阿部証人は、組合員のSさんが西端支店勤務時に心因性メニエル症候群で入院したが、一ヶ月近く休んだにも関わらず産業医などに相談することなく、安城支店への異動、預金役席への配置換え、融資業務の追加、支店長の異動、人員削減などによる業務量の増加で、職務ストレスが病気を悪化させ、うつ病に移行した。こういった対応はあり得ない。さらに、復職時の条件として、 @ストレスの量と能力のバランス Aサポート態勢 B努力と報酬のバランスが必要であり、転勤や異動・仕事の量については、かなり配慮が必要であることを証言。
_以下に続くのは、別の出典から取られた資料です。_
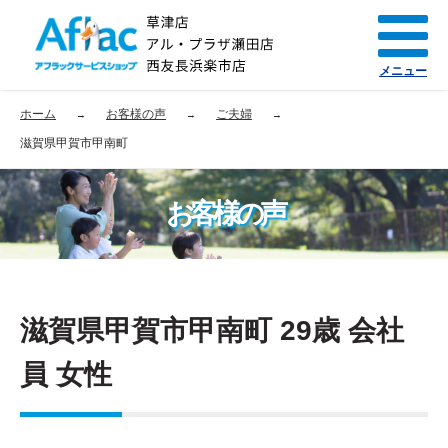
メニュー
ホーム
お客様の声
ご夫婦
滋賀県甲賀市甲南町
お客様の声
滋賀県甲賀市甲南町 29歳 会社
員 女性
最後に、本件では産業医が関与したか見えない。安全配慮がなされていなかった。ストレスをかけ続けると治らないし、薬も効かない。配慮が十分であればうつ病には発展しなかったと結びました。

ずさんな労務管理の上塗り証言

現在常務理事であり、安城支店時代の支店長であった証人は体調不良のSさんに対して、平成16年7月当時に安全配慮の研修は受けた記憶がないと証言し、産業医や労働安全委員会の意見も聞かず、融資役席を兼務させたことを認めました。また、投与されていた薬の影響で朝が辛いSさんに対して、「次長は8時15分には出勤するのが当たり前(就業規則は8時45分)であるのに、一番遅く出勤して来る」と、前回の会社側証人と同様、まるで遅刻者扱いで厚労省通達を無視した恒常的サービス労働是認の証言を繰り返しました。

Sさんの復職時の大卒1年目と同様の降格・減給については、「通常は自然退職のところ特別の温情的措置であり、実質的には再雇用である」と証言し、阿部証人の復職時の3条件にも安全配慮義務にも欠け、労基法や金融庁の検査マニュアルも守られず、会社の法令違反が際立った法廷となりました。
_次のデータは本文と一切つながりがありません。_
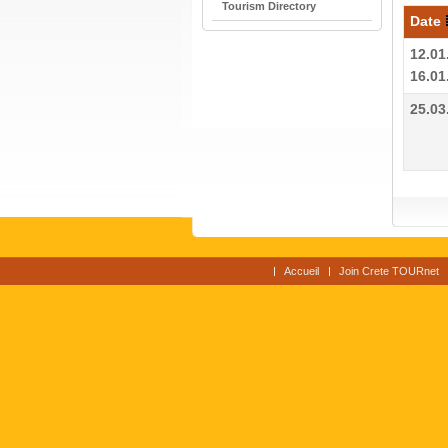
Tourism Directory
Date
12.01
16.01
25.03
Accueil
Join Crete TOURnet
次回の証人尋問は、いよいよ最終段階に入ります。Sさんが体調不良で困難ななか、証言席に立ちます。名古屋地裁で並行して行われている国を相手取った裁判にも大きな影響を与えるため、当初の刈谷労基署・国側弁護士・名古屋地裁裁判官もこの裁判の行方に注目しており、絶対に負けるわけにはいきません。傍聴支援を心から訴えます。